*Exercise directions:*
After going through the data, give the number of lines that contain the word "Kadir" as your sole answer.

[Records from a collection]
============================================================

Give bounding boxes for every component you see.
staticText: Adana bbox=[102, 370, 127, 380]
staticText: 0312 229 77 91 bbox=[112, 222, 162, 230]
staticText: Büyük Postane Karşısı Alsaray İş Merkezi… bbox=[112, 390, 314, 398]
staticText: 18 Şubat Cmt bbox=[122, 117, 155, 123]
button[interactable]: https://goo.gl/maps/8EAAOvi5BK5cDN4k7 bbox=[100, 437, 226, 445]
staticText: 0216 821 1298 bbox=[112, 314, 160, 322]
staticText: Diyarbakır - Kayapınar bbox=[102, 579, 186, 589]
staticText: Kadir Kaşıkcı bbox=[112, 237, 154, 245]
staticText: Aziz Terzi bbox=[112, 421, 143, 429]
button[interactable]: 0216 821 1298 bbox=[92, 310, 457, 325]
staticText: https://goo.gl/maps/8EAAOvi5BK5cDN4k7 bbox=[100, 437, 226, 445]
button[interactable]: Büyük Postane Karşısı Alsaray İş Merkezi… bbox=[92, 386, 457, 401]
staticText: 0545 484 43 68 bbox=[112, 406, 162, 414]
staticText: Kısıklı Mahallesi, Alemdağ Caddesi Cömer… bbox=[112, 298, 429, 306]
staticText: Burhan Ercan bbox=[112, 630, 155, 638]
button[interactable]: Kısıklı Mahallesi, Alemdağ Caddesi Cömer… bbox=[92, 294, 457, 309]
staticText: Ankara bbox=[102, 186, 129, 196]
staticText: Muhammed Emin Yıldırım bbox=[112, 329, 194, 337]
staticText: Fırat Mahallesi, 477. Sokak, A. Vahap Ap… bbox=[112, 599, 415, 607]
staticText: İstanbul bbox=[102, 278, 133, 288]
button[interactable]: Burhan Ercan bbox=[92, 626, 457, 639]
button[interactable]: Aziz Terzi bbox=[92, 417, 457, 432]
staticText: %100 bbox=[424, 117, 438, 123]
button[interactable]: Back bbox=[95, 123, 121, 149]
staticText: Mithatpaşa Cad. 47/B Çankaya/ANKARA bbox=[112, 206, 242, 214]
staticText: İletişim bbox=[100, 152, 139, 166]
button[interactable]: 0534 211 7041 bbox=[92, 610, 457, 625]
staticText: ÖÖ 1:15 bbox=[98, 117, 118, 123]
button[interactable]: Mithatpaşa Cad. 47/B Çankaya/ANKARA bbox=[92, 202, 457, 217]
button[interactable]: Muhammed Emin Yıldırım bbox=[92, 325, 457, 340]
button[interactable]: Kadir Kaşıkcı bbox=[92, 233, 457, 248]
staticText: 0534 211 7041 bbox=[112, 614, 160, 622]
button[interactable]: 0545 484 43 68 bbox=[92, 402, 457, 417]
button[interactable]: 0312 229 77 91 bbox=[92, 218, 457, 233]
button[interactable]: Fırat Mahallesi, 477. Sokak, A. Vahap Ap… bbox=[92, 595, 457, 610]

============================================================

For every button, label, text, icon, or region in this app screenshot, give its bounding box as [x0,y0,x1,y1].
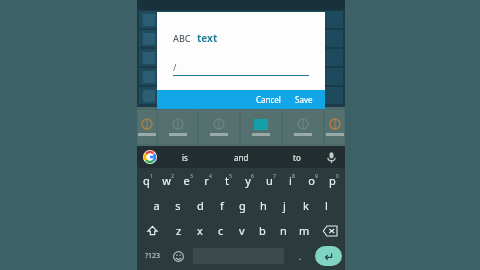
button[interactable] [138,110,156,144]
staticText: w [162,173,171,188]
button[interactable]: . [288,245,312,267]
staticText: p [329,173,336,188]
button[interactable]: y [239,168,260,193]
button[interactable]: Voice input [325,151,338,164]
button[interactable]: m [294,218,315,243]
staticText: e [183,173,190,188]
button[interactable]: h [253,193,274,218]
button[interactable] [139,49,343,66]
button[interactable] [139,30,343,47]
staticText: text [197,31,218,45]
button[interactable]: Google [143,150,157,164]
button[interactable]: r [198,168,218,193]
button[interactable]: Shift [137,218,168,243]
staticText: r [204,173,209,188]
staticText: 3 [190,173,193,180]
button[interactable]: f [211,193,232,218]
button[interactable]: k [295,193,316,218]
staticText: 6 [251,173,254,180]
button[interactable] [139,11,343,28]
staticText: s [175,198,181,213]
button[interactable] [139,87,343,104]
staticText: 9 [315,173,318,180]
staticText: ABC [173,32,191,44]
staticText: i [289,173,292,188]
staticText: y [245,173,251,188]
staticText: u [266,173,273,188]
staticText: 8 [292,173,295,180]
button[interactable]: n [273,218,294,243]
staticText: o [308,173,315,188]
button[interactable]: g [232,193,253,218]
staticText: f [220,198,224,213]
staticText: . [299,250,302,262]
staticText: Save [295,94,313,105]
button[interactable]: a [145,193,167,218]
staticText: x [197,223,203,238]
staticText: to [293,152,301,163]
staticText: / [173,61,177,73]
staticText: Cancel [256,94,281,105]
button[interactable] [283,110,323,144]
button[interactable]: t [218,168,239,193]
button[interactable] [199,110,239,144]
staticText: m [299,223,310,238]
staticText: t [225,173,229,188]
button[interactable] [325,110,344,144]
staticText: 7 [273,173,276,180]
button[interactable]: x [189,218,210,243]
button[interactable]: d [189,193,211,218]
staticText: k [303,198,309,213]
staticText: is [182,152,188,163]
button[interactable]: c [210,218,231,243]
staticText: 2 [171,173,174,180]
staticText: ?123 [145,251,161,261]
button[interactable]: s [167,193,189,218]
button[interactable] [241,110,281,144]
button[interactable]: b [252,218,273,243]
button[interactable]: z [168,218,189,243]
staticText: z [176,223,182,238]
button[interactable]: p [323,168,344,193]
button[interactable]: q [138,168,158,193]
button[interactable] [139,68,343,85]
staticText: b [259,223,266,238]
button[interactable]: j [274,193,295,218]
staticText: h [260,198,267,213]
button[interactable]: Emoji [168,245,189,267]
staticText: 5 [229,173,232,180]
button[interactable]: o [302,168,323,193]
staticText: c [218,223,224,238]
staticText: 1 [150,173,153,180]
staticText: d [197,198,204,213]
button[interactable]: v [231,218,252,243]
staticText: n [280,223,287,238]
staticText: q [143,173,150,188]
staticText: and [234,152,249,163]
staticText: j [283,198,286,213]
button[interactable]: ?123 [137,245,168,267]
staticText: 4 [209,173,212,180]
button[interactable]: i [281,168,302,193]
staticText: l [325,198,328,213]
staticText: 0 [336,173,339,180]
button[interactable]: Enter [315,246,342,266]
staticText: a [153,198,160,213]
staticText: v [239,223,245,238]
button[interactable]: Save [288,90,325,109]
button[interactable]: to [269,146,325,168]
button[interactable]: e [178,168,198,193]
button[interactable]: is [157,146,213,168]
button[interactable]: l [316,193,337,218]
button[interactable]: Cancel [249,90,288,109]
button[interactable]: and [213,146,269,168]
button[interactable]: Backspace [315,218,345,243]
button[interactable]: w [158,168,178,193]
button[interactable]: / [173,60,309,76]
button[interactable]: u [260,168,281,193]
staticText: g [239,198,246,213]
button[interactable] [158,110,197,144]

============================================================

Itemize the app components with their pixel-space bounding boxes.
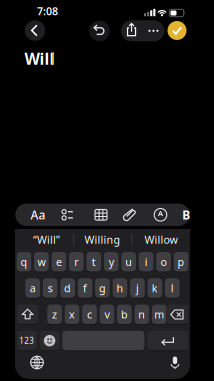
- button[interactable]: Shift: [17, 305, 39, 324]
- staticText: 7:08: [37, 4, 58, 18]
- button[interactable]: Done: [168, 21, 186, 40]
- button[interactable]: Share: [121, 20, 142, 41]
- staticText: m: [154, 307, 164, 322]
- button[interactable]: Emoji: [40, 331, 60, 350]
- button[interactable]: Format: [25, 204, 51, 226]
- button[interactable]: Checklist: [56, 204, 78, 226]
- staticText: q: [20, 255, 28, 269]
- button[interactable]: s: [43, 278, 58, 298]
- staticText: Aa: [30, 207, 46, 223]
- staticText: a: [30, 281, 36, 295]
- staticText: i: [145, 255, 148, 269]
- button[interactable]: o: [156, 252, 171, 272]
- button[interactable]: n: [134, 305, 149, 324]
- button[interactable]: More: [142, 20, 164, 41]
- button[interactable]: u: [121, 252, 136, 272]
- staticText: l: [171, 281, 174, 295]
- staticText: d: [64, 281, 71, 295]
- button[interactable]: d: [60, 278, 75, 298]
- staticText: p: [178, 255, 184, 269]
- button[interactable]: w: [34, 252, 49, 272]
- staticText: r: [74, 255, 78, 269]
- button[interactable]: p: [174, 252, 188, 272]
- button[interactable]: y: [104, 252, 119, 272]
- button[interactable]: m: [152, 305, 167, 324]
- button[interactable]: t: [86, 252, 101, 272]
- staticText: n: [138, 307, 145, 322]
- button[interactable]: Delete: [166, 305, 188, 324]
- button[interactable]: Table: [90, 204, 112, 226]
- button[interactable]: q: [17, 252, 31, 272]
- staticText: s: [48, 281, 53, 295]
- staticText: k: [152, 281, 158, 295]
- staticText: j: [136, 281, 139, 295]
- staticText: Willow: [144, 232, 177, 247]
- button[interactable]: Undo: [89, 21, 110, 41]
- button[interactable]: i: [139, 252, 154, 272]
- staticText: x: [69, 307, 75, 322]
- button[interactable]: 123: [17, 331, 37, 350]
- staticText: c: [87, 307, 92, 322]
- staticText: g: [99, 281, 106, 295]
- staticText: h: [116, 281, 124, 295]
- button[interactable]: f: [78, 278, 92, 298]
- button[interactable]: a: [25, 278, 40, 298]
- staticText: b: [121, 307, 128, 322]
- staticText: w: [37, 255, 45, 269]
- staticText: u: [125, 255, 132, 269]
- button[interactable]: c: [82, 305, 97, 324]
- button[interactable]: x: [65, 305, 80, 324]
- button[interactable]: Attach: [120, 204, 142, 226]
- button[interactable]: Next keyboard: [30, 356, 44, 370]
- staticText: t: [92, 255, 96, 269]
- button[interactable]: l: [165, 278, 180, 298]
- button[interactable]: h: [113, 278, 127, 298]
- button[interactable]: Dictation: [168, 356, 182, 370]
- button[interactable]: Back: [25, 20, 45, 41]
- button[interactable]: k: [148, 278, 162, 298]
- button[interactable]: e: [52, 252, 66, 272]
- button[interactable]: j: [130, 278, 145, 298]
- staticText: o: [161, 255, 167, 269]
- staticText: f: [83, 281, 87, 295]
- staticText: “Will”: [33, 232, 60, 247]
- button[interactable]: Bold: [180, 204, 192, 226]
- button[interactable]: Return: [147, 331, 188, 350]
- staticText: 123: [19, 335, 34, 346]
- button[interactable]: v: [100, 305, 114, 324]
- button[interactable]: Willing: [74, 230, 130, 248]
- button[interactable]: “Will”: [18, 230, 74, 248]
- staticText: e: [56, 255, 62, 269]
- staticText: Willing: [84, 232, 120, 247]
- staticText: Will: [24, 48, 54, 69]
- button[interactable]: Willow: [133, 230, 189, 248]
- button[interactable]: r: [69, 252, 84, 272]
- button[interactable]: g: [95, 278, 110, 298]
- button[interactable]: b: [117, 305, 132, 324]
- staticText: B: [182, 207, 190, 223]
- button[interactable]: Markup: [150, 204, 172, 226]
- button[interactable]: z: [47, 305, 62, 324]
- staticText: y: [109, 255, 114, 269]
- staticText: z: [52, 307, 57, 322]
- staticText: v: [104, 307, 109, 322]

============================================================

*Answer for this exercise:*
2